▶ Data to process

**********

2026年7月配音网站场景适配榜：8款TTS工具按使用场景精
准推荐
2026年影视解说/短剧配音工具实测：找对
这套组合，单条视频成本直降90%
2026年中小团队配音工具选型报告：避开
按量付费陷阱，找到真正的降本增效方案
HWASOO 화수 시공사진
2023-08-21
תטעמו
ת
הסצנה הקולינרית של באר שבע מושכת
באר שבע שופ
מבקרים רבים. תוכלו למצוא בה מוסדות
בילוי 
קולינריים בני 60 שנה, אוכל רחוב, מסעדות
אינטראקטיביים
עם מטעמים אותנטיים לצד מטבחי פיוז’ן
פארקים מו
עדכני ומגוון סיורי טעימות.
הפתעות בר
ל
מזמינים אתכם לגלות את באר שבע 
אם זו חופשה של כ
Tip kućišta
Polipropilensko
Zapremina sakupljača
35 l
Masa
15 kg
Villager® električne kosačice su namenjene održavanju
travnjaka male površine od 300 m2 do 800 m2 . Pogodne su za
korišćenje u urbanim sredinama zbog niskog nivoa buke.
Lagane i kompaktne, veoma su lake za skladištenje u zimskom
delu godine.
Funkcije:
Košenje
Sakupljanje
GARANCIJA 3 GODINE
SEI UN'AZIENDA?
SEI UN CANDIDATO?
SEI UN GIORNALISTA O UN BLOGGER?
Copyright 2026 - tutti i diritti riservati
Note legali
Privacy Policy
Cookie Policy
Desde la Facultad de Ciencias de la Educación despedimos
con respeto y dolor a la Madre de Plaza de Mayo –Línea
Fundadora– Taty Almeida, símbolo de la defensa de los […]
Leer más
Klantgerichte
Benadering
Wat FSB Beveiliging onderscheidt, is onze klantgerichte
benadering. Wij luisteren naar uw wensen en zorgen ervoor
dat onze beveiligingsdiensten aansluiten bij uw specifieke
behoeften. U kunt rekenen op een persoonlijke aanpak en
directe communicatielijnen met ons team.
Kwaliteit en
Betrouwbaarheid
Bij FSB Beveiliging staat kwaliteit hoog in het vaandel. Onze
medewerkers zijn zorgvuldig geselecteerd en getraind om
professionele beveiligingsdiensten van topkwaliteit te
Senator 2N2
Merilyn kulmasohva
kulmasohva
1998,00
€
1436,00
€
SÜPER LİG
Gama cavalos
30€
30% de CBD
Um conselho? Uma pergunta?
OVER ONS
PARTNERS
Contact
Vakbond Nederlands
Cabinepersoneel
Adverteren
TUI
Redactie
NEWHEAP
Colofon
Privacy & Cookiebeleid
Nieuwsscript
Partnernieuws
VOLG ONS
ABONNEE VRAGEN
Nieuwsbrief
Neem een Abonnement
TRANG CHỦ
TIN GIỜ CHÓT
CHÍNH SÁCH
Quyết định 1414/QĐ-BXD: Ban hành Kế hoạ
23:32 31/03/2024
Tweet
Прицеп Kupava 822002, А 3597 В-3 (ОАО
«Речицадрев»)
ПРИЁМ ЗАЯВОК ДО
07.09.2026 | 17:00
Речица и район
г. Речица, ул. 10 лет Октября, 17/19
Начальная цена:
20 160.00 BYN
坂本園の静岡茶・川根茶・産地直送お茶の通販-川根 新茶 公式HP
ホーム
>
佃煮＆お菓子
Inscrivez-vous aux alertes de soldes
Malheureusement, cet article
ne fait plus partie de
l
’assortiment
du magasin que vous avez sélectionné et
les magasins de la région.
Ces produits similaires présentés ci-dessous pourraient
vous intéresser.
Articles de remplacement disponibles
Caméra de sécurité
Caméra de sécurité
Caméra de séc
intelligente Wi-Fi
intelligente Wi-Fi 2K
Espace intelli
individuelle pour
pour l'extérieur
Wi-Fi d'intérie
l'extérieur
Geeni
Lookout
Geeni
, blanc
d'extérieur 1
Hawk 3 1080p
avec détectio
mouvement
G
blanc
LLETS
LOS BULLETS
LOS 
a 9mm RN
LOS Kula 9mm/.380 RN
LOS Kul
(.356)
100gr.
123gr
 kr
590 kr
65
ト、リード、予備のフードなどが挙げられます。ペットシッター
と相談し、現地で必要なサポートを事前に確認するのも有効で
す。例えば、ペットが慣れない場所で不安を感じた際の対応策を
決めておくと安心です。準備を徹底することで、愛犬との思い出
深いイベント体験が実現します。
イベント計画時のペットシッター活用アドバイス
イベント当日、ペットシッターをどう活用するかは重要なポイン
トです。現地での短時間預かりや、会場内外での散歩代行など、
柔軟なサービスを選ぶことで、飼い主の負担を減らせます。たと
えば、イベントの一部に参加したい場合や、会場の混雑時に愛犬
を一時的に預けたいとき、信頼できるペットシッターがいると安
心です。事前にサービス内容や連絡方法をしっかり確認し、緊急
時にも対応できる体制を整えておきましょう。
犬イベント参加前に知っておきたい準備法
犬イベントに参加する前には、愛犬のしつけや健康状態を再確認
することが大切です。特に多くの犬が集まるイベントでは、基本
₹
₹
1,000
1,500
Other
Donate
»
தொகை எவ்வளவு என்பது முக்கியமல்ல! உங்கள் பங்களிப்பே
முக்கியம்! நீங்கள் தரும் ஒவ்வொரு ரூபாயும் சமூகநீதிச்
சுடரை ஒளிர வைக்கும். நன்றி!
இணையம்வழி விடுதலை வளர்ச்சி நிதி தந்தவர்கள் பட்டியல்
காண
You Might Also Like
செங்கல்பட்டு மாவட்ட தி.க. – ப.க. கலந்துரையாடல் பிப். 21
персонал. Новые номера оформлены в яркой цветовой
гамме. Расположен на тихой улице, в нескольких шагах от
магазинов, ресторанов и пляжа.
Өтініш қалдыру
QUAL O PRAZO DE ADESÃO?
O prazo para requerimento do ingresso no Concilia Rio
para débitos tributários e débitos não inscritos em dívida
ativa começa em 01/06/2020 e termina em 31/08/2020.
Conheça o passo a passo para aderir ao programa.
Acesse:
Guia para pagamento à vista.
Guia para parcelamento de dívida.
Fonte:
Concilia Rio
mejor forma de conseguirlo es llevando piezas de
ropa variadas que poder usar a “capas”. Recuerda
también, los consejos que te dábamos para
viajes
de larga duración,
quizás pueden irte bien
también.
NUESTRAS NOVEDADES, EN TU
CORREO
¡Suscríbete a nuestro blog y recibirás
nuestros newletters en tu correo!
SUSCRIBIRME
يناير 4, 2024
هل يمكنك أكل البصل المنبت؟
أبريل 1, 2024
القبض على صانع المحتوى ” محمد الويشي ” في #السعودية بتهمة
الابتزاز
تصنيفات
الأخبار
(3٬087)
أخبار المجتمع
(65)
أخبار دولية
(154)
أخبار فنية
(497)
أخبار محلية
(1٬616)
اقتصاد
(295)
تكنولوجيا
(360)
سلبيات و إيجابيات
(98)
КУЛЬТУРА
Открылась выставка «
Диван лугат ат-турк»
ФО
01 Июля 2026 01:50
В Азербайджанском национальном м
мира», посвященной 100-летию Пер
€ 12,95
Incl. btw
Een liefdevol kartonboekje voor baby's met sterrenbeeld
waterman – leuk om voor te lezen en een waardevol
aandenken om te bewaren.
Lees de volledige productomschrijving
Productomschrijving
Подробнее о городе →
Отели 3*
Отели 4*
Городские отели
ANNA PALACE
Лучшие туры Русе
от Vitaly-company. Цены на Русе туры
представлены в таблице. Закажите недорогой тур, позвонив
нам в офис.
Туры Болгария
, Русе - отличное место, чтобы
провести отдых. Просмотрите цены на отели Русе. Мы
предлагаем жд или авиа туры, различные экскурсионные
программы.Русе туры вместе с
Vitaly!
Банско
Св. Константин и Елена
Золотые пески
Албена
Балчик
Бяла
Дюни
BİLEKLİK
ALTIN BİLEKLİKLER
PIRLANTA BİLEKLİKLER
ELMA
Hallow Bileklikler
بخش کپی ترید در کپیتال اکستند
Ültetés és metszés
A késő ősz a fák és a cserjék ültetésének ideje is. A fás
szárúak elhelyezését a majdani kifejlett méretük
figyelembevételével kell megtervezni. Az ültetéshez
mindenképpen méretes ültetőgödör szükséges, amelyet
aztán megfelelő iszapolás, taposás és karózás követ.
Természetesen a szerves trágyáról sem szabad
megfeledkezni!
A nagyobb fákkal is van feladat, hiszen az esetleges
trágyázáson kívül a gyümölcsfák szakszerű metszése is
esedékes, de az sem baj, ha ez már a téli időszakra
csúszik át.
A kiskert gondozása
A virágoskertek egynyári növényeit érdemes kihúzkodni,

**********

▶ Aim of the task
Could you copy exactly the lines from the first line of the records above through the line containing "korišćenje u urbanim", both included, and nothing else?

▶ Result for this task
2026年7月配音网站场景适配榜：8款TTS工具按使用场景精
准推荐
2026年影视解说/短剧配音工具实测：找对
这套组合，单条视频成本直降90%
2026年中小团队配音工具选型报告：避开
按量付费陷阱，找到真正的降本增效方案
HWASOO 화수 시공사진
2023-08-21
תטעמו
ת
הסצנה הקולינרית של באר שבע מושכת
באר שבע שופ
מבקרים רבים. תוכלו למצוא בה מוסדות
בילוי 
קולינריים בני 60 שנה, אוכל רחוב, מסעדות
אינטראקטיביים
עם מטעמים אותנטיים לצד מטבחי פיוז’ן
פארקים מו
עדכני ומגוון סיורי טעימות.
הפתעות בר
ל
מזמינים אתכם לגלות את באר שבע 
אם זו חופשה של כ
Tip kućišta
Polipropilensko
Zapremina sakupljača
35 l
Masa
15 kg
Villager® električne kosačice su namenjene održavanju
travnjaka male površine od 300 m2 do 800 m2 . Pogodne su za
korišćenje u urbanim sredinama zbog niskog nivoa buke.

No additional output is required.